═════ Recorded data
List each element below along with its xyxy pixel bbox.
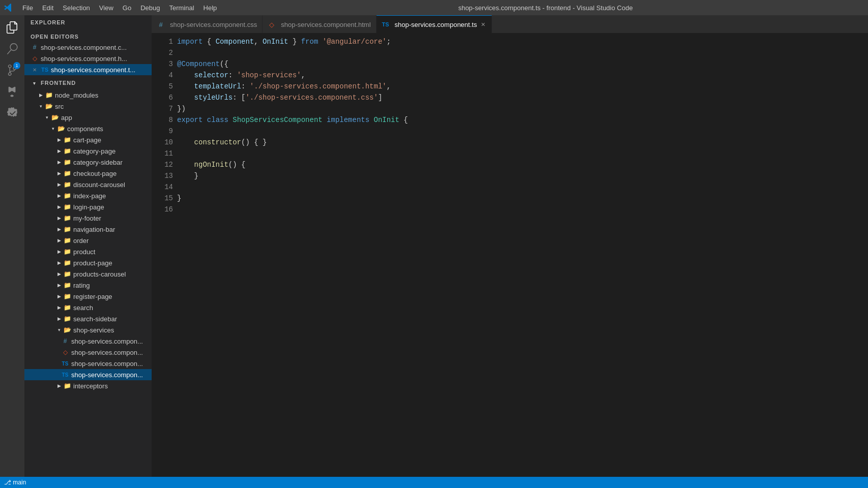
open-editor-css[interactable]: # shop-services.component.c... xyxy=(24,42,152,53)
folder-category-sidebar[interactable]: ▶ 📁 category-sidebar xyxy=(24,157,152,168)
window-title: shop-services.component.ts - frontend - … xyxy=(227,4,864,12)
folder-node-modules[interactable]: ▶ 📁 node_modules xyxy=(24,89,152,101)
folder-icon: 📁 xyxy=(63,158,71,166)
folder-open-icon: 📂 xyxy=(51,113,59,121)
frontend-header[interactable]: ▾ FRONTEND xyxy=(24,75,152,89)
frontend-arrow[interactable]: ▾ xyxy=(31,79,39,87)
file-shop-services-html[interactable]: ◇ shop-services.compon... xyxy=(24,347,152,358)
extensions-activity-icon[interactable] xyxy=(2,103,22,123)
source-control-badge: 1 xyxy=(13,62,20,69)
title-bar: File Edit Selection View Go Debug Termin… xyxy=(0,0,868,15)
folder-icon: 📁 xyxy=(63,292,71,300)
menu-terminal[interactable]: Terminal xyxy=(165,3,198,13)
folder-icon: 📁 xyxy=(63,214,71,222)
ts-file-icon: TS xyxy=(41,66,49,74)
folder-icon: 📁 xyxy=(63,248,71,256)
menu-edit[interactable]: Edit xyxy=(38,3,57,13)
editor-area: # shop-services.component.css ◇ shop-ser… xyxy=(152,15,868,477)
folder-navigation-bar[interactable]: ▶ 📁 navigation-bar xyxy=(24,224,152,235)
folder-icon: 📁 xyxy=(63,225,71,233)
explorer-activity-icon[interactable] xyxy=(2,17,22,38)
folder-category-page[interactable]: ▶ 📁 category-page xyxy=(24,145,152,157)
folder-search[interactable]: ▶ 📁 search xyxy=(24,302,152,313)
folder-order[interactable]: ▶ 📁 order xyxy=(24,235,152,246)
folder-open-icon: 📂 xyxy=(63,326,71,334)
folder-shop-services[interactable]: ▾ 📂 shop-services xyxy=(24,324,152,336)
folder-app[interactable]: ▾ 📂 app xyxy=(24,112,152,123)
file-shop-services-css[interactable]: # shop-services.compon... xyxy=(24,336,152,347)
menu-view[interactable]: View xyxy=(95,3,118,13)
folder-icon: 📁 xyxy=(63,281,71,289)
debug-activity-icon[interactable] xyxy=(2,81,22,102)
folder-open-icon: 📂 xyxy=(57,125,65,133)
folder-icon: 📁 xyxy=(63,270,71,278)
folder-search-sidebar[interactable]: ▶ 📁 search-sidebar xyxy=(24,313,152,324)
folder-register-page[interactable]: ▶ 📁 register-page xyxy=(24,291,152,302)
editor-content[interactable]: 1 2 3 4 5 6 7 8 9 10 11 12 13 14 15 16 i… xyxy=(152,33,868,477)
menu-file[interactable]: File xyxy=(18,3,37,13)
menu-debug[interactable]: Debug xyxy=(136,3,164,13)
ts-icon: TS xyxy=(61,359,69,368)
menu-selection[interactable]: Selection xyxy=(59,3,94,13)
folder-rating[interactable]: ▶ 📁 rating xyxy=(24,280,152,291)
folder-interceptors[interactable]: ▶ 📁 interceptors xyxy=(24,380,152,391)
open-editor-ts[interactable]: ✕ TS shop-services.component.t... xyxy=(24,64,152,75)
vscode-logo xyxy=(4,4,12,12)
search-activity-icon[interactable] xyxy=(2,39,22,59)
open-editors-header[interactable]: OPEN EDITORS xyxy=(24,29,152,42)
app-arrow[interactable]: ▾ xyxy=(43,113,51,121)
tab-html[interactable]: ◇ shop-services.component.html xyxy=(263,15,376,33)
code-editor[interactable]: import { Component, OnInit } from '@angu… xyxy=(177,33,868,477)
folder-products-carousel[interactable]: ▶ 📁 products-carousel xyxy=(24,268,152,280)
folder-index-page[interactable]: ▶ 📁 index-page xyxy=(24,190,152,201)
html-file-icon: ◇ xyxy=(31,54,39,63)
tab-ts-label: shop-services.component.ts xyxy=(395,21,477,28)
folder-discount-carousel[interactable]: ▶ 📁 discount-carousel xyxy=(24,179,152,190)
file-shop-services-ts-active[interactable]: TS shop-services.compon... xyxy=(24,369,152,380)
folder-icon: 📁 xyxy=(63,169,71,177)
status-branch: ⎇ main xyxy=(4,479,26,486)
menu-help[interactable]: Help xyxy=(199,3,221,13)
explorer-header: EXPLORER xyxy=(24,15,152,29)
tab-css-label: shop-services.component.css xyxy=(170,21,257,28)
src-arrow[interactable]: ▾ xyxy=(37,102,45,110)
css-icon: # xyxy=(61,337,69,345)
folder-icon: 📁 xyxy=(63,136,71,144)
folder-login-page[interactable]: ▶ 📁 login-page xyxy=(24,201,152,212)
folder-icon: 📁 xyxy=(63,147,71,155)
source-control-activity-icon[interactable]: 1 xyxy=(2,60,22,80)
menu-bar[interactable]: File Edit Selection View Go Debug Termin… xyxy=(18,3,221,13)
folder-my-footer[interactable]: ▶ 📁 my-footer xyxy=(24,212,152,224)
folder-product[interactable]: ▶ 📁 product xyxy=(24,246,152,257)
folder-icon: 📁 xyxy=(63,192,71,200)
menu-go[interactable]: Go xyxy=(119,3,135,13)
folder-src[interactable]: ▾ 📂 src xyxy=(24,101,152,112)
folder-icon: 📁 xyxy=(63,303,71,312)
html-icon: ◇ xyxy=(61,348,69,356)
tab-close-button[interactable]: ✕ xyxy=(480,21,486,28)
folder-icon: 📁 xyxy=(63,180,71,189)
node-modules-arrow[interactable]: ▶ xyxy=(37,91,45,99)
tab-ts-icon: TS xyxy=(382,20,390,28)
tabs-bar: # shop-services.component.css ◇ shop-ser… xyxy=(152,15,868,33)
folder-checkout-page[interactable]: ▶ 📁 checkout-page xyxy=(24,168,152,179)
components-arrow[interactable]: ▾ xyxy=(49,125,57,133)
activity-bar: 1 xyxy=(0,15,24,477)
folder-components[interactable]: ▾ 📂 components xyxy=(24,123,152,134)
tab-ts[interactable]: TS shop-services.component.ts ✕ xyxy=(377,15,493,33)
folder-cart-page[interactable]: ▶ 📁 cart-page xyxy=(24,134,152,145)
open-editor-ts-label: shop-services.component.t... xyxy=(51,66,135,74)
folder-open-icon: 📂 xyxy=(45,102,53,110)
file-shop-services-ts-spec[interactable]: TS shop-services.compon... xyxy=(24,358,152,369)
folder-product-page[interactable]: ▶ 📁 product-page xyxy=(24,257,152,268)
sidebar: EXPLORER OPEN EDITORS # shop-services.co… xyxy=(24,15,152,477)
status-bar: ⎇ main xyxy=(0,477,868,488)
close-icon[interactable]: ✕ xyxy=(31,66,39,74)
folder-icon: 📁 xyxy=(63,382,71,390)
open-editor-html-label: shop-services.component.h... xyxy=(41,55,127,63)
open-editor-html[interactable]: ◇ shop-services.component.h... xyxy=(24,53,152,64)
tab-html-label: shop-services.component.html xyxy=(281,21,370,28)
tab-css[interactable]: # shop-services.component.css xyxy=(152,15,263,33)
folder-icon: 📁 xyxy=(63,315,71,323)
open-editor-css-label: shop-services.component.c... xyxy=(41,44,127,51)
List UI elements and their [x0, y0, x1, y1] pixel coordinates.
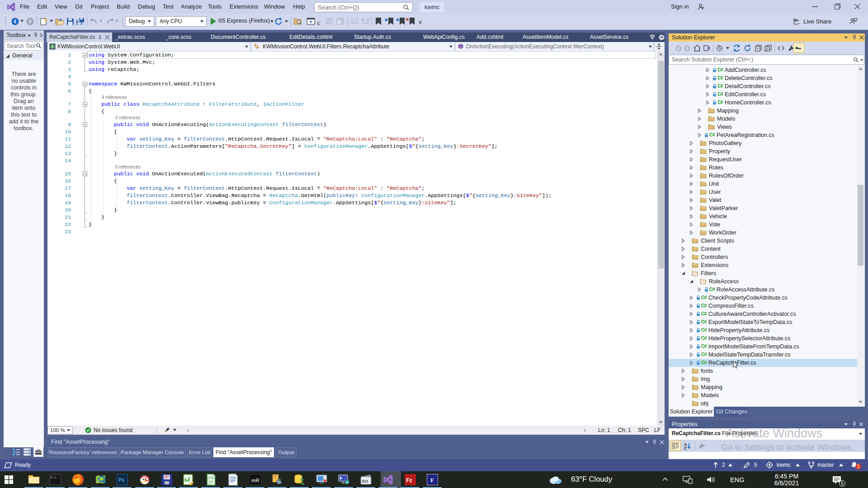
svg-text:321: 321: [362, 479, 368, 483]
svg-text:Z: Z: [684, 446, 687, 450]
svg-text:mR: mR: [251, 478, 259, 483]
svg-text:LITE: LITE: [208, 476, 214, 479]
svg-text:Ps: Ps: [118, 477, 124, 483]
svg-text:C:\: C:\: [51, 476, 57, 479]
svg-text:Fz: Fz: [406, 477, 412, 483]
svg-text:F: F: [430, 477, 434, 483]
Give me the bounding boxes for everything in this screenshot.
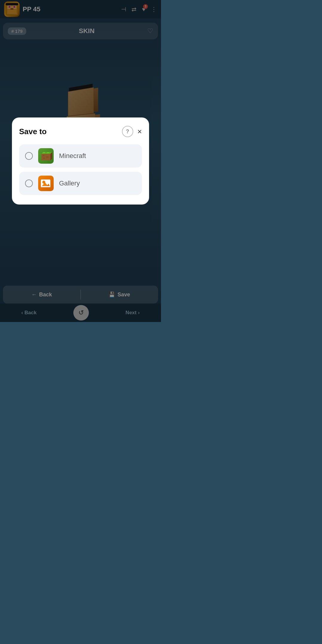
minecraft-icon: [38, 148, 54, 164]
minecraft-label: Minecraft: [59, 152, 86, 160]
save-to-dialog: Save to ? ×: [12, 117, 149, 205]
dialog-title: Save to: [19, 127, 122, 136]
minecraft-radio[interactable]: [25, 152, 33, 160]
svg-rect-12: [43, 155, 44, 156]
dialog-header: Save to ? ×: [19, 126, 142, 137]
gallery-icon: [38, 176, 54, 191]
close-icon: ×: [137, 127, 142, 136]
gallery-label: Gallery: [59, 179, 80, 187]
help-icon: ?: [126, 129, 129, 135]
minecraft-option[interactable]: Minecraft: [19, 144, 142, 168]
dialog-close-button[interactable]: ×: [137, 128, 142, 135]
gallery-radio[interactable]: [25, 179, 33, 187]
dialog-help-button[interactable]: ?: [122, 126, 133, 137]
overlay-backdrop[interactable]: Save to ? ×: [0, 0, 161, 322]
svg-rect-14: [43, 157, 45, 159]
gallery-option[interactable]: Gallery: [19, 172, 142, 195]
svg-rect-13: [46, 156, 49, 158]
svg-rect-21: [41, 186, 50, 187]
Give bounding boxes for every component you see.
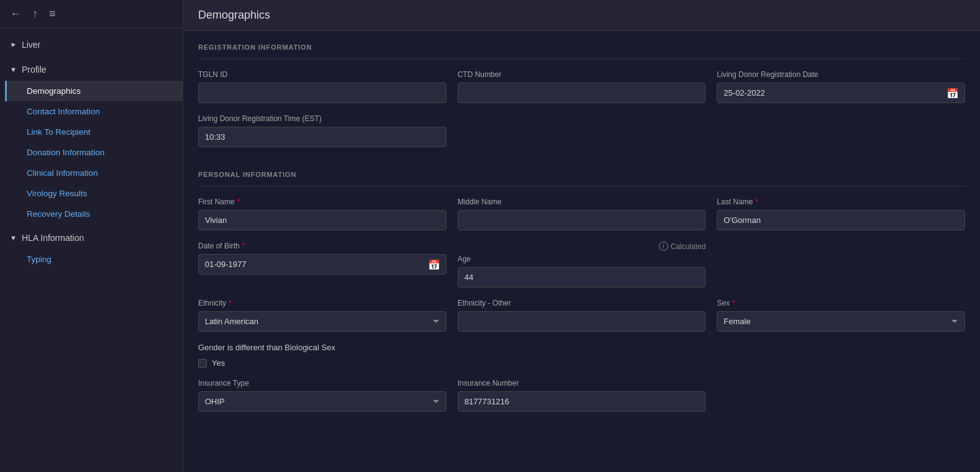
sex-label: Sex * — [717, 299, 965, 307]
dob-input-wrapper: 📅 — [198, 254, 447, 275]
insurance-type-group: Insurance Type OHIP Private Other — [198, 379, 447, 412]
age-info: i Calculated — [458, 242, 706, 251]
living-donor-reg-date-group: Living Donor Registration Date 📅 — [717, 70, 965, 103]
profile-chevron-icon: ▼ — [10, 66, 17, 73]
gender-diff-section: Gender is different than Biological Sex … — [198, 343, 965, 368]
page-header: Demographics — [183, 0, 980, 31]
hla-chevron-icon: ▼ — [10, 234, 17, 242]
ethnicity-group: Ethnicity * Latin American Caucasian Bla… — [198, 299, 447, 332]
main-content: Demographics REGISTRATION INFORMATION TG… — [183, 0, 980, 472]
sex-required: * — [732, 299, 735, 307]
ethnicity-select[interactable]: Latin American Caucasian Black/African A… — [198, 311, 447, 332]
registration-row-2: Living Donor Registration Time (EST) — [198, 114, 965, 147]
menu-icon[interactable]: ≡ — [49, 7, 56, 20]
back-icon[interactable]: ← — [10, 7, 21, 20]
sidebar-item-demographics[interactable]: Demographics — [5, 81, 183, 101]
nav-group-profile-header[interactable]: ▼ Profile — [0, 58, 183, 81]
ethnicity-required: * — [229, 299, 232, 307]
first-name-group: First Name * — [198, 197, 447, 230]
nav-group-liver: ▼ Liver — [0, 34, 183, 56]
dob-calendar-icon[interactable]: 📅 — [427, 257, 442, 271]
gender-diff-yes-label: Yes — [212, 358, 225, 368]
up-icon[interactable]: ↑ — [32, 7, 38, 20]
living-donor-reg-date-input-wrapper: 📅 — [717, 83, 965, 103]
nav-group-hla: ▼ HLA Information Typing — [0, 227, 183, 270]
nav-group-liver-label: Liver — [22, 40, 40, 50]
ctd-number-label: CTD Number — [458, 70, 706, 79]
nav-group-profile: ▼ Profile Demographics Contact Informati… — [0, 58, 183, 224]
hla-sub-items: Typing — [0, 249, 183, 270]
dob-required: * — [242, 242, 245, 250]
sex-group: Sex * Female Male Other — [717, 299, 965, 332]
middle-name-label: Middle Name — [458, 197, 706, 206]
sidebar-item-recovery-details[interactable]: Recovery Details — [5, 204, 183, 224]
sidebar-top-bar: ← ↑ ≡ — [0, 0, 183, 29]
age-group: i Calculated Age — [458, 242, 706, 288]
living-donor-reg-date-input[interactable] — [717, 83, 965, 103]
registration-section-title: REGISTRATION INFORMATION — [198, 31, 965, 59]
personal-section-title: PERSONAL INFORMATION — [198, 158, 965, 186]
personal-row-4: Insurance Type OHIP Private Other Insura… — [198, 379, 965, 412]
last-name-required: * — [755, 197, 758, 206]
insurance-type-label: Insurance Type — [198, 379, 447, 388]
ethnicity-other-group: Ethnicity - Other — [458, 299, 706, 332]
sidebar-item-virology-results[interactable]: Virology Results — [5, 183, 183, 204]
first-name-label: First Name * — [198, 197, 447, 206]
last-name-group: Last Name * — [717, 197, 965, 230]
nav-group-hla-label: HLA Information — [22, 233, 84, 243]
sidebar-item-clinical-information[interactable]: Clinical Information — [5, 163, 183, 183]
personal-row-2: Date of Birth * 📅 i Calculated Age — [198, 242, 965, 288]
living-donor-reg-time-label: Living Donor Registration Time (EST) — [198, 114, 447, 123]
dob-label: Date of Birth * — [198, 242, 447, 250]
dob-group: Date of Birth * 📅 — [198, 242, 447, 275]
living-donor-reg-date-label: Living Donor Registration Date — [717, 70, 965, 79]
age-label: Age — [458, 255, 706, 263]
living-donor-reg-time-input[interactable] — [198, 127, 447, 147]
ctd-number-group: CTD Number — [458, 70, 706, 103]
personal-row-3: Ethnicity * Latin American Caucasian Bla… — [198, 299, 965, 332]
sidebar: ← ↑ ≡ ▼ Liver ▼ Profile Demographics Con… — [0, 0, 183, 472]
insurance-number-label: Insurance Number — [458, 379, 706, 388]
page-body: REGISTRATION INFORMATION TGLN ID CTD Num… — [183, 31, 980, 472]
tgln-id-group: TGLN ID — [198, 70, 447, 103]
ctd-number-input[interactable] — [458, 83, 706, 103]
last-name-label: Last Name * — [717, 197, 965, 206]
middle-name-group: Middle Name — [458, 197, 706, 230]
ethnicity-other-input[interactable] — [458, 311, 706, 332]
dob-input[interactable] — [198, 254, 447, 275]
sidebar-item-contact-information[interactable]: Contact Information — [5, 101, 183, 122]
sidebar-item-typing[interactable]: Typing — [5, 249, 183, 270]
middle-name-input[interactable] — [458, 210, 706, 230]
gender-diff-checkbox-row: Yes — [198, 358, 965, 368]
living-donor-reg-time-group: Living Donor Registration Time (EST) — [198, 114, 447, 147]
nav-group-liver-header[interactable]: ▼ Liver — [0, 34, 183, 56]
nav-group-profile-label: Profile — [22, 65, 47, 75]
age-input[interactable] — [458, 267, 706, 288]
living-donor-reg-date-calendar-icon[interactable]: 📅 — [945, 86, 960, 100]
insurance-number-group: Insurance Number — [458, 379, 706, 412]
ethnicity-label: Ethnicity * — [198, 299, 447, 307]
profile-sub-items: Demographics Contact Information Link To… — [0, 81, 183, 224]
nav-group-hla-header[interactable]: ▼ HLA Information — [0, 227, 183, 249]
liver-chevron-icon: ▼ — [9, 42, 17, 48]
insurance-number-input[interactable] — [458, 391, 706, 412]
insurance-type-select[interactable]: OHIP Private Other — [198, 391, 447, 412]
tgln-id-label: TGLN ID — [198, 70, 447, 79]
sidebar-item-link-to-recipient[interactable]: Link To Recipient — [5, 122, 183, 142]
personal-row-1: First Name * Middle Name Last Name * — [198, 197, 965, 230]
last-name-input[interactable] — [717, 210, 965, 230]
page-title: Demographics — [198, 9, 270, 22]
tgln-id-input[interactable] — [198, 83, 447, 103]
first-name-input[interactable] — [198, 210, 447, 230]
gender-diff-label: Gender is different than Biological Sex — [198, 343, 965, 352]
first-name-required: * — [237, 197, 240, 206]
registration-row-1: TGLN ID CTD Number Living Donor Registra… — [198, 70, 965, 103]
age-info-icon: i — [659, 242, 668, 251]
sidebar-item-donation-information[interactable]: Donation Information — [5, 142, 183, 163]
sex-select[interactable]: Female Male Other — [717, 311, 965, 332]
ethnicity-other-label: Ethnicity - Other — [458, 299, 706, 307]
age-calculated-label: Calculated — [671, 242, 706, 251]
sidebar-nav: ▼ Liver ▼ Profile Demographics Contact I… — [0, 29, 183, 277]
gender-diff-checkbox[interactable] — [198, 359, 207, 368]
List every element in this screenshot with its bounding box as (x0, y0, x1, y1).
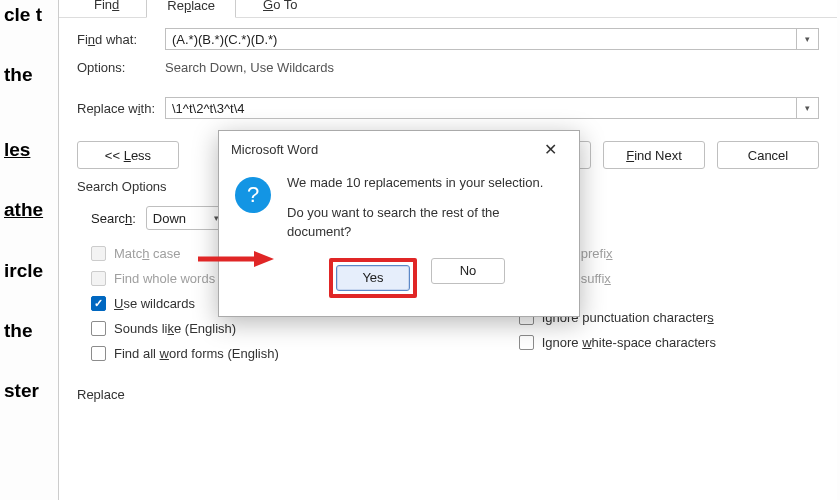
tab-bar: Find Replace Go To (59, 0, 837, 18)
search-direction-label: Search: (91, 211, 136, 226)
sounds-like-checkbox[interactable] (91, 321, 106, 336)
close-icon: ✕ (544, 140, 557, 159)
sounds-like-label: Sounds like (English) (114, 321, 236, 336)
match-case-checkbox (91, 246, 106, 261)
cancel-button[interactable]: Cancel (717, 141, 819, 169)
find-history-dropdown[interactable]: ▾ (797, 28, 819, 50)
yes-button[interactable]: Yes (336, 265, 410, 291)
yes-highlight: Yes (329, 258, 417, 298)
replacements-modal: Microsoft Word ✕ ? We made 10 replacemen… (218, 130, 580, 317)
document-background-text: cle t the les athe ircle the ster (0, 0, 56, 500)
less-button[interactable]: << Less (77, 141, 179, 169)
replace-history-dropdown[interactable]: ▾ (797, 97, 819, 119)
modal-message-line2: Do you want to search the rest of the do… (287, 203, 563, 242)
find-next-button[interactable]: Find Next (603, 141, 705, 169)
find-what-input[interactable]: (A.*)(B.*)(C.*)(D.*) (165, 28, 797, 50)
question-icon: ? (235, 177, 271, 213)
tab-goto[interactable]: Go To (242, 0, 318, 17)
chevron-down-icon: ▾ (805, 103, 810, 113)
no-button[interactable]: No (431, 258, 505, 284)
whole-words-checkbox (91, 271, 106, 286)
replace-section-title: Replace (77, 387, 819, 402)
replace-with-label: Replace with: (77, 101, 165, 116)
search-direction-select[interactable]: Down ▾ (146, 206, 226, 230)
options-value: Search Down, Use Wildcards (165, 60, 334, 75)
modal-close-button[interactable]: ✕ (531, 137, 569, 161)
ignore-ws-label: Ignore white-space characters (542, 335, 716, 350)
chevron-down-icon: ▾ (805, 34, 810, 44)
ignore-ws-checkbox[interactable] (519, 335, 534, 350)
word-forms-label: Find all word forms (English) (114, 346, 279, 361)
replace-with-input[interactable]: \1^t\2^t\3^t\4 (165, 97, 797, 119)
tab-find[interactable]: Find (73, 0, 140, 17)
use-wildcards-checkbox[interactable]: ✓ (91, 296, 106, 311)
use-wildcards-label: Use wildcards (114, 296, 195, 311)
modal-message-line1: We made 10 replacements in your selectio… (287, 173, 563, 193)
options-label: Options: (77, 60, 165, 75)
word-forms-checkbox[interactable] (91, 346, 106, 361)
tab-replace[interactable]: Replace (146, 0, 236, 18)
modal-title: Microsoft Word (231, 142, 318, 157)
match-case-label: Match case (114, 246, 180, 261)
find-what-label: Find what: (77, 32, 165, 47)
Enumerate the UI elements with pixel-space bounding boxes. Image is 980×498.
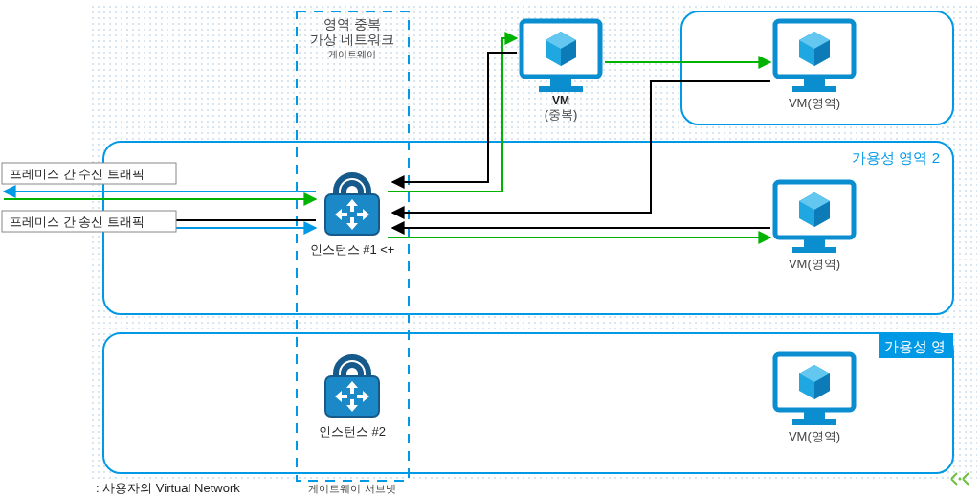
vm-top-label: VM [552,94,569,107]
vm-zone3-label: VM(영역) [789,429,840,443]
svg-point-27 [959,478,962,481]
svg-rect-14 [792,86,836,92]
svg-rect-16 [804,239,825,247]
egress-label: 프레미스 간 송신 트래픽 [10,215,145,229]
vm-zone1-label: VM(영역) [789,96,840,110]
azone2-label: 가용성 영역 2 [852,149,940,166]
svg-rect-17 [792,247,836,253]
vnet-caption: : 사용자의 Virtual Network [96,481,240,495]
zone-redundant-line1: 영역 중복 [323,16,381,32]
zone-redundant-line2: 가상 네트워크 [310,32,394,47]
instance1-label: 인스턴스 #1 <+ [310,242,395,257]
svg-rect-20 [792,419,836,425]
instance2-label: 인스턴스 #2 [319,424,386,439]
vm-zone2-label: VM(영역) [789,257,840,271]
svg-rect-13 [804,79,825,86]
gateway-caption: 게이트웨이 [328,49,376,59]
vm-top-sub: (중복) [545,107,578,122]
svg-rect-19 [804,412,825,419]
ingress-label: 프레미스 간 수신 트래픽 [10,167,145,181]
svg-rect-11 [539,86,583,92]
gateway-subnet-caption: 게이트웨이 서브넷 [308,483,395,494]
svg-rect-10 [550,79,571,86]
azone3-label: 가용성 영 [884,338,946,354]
══════════
### Brief
Take from the listing above each line containing "caption".

### Written solution
vnet-caption: : 사용자의 Virtual Network [96,481,240,495]
gateway-caption: 게이트웨이 [328,49,376,59]
gateway-subnet-caption: 게이트웨이 서브넷 [308,483,395,494]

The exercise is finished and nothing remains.